◆ Task details ◆
Copies of all lines that contain "Fransızca" are needed; take them from the data below.

Top of Data to use

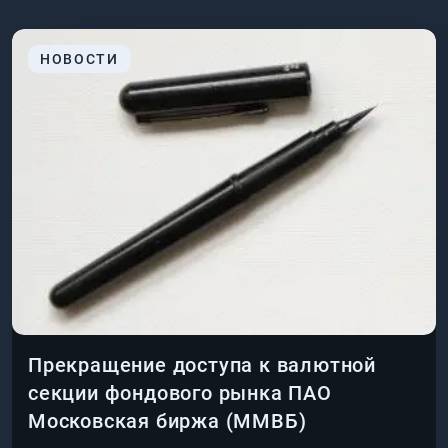
НОВОСТИ
Прекращение доступа к валютной
секции фондового рынка ПАО
Московская биржа (ММВБ)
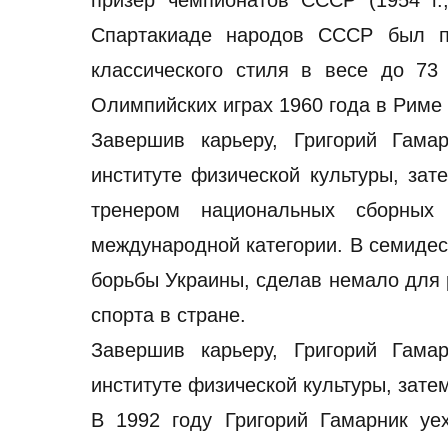
призер чемпионатов СССР (1954 г., 
Спартакиаде народов СССР был п
классического стиля в весе до 73
Олимпийских играх 1960 года в Риме 
Завершив карьеру, Григорий Гама
институте физической культуры, за
тренером национальных сборны
международной категории. В семиде
борьбы Украины, сделав немало для 
спорта в стране.
Завершив карьеру, Григорий Гама
институте физической культуры, зате
В 1992 году Григорий Гамарник у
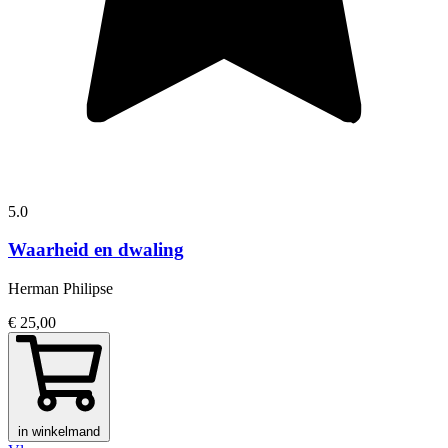
5.0
Waarheid en dwaling
Herman Philipse
€ 25,00
in winkelmand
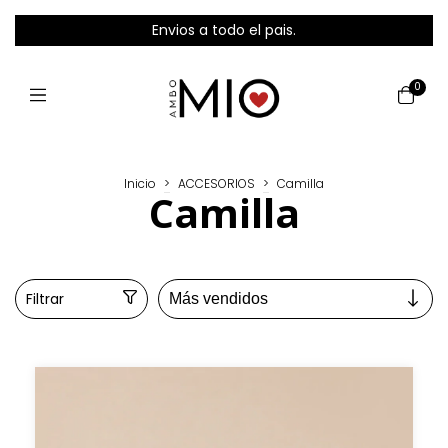
Envios a todo el pais.
0
Inicio
>
ACCESORIOS
>
Camilla
Camilla
Filtrar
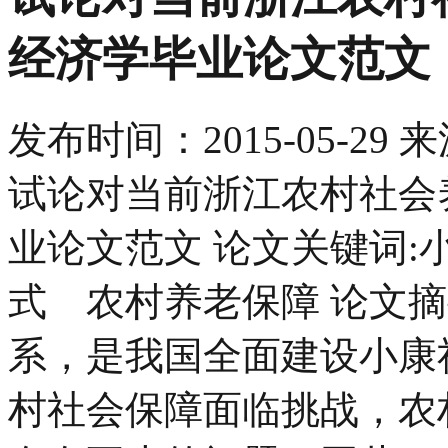
经济学毕业论文范文
发布时间：
2015-05-29
来
试论对当前浙江农村社会
业论文范文 论文关键词
式 农村养老保障 论文
系，是我国全面建设小康
村社会保障面临挑战，农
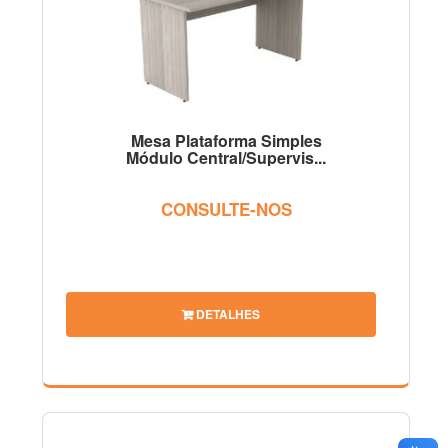
Mesa Plataforma Simples
Módulo Central/Supervis...
CONSULTE-NOS
DETALHES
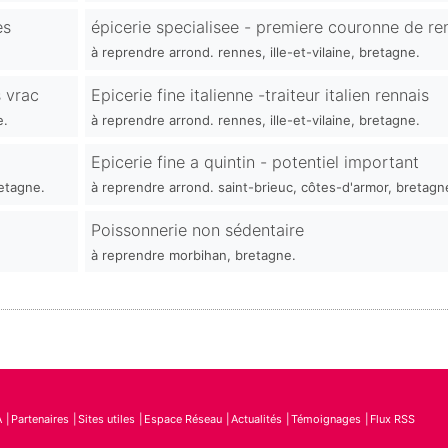
es
épicerie specialisee - premiere couronne de re
à reprendre arrond. rennes, ille-et-vilaine, bretagne.
 vrac
Epicerie fine italienne -traiteur italien rennais
e.
à reprendre arrond. rennes, ille-et-vilaine, bretagne.
Epicerie fine a quintin - potentiel important
retagne.
à reprendre arrond. saint-brieuc, côtes-d'armor, bretagn
Poissonnerie non sédentaire
à reprendre morbihan, bretagne.
A
Partenaires
Sites utiles
Espace Réseau
Actualités
Témoignages
Flux RSS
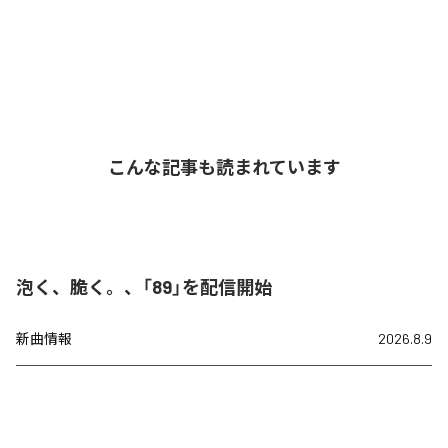
こんな記事も読まれています
泡く、脆く。、「89」を配信開始
新曲情報
2026.8.9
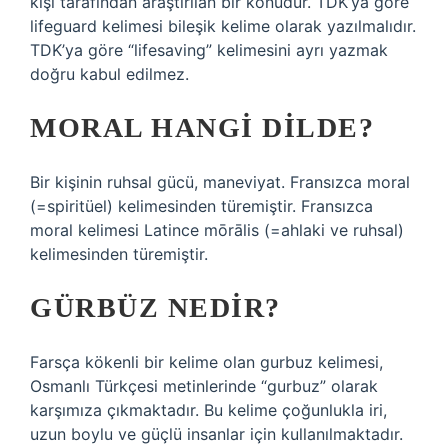
kişi tarafından araştırılan bir konudur. TDK’ya göre
lifeguard kelimesi bileşik kelime olarak yazılmalıdır.
TDK’ya göre “lifesaving” kelimesini ayrı yazmak
doğru kabul edilmez.
MORAL HANGI DILDE?
Bir kişinin ruhsal gücü, maneviyat. Fransızca moral
(=spiritüel) kelimesinden türemiştir. Fransızca
moral kelimesi Latince mōrālis (=ahlaki ve ruhsal)
kelimesinden türemiştir.
GÜRBÜZ NEDIR?
Farsça kökenli bir kelime olan gurbuz kelimesi,
Osmanlı Türkçesi metinlerinde “gurbuz” olarak
karşımıza çıkmaktadır. Bu kelime çoğunlukla iri,
uzun boylu ve güçlü insanlar için kullanılmaktadır.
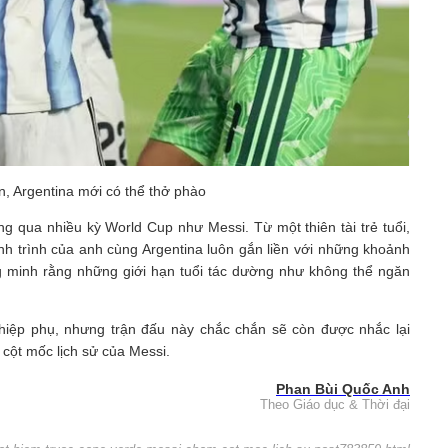
n, Argentina mới có thể thở phào
ng qua nhiều kỳ World Cup như Messi. Từ một thiên tài trẻ tuổi,
h trình của anh cùng Argentina luôn gắn liền với những khoảnh
g minh rằng những giới hạn tuổi tác dường như không thể ngăn
 hiệp phụ, nhưng trận đấu này chắc chắn sẽ còn được nhắc lại
 cột mốc lịch sử của Messi.
Phan Bùi Quốc Anh
Theo Giáo dục & Thời đại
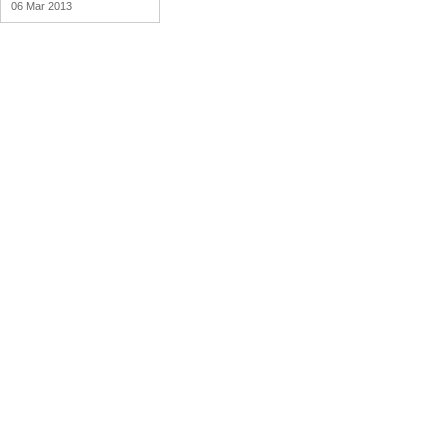
06 Mar 2013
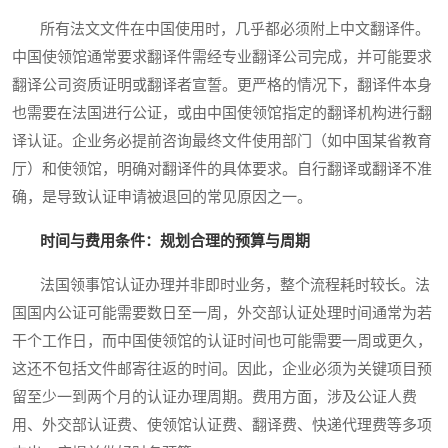
所有法文文件在中国使用时，几乎都必须附上中文翻译件。
中国使领馆通常要求翻译件需经专业翻译公司完成，并可能要求
翻译公司资质证明或翻译者宣誓。更严格的情况下，翻译件本身
也需要在法国进行公证，或由中国使领馆指定的翻译机构进行翻
译认证。企业务必提前咨询最终文件使用部门（如中国某省教育
厅）和使领馆，明确对翻译件的具体要求。自行翻译或翻译不准
确，是导致认证申请被退回的常见原因之一。
时间与费用条件：规划合理的预算与周期
法国领事馆认证办理并非即时业务，整个流程耗时较长。法
国国内公证可能需要数日至一周，外交部认证处理时间通常为若
干个工作日，而中国使领馆的认证时间也可能需要一周或更久，
这还不包括文件邮寄往返的时间。因此，企业必须为关键项目预
留至少一到两个月的认证办理周期。费用方面，涉及公证人费
用、外交部认证费、使领馆认证费、翻译费、快递代理费等多项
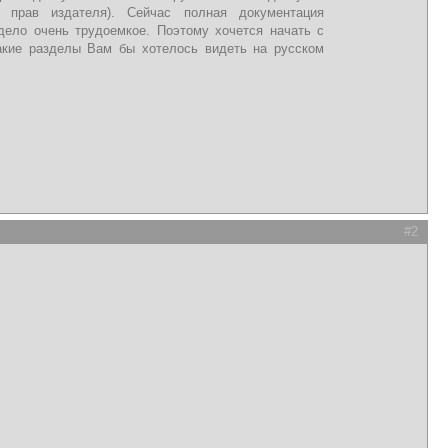
прав издателя). Сейчас полная документация
дело очень трудоемкое. Поэтому хочется начать с
акие разделы Вам бы хотелось видеть на русском
#2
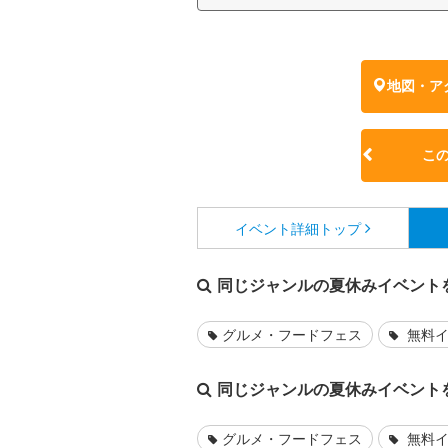
地図・ア
こ
イベント詳細
トップ
同じジャンルの夏休みイベント
グルメ・フードフェス
無料イ
同じジャンルの夏休みイベント
グルメ・フードフェス
無料イ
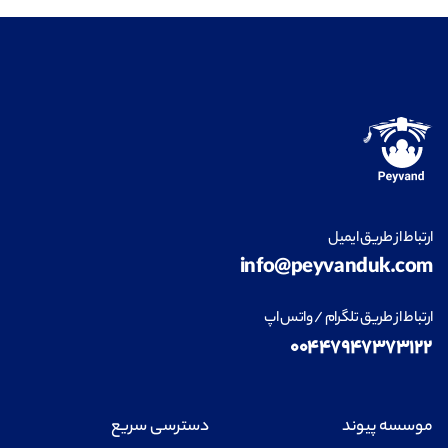
ارتباط از طریق ایمیل
info@peyvanduk.com
ارتباط از طریق تلگرام / واتس اپ
۰۰۴۴۷۹۴۷۳۷۳۱۲۲
موسسه پیوند
دسترسی سریع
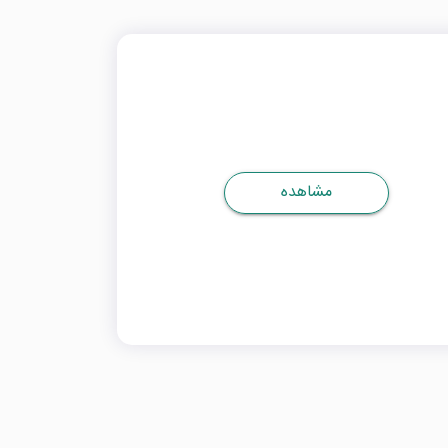
مشاهده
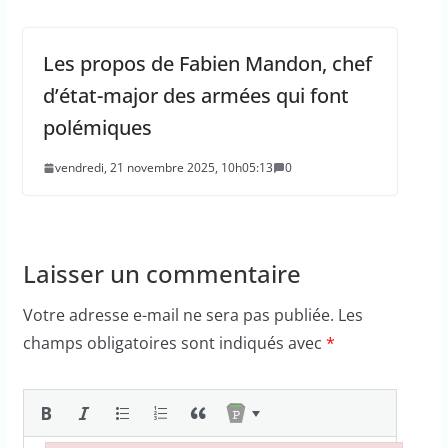
Les propos de Fabien Mandon, chef
d’état-major des armées qui font
polémiques
vendredi, 21 novembre 2025, 10h05:13
0
Laisser un commentaire
Votre adresse e-mail ne sera pas publiée.
Les
champs obligatoires sont indiqués avec
*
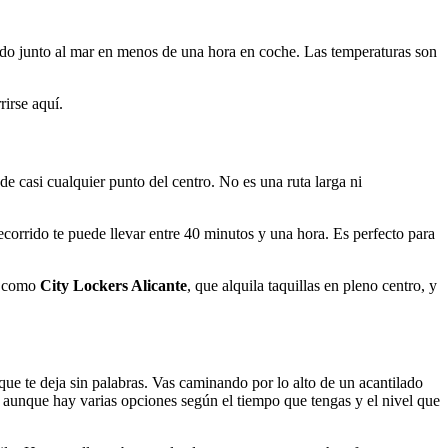
ndo junto al mar en menos de una hora en coche. Las temperaturas son
rirse aquí.
e casi cualquier punto del centro. No es una ruta larga ni
corrido te puede llevar entre 40 minutos y una hora. Es perfecto para
sa como
City Lockers Alicante
, que alquila taquillas en pleno centro, y
 que te deja sin palabras. Vas caminando por lo alto de un acantilado
, aunque hay varias opciones según el tiempo que tengas y el nivel que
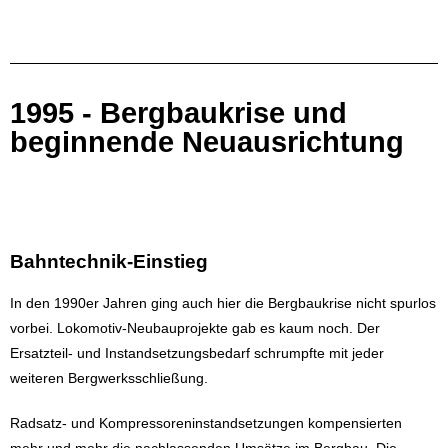
1995 - Bergbaukrise und
beginnende Neuausrichtung
Bahntechnik-Einstieg
In den 1990er Jahren ging auch hier die Bergbaukrise nicht spurlos
vorbei. Lokomotiv-Neubauprojekte gab es kaum noch. Der
Ersatzteil- und Instandsetzungsbedarf schrumpfte mit jeder
weiteren Bergwerksschließung.
Radsatz- und Kompressoreninstandsetzungen kompensierten
mehr und mehr die nachlassenden Umsätze im Bergbau. Die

Bottom of Data to use

◆ Expected answer ◆
Bir kişinin ruhsal gücü, maneviyat. Fransızca moral
(=spiritüel) kelimesinden türemiştir. Fransızca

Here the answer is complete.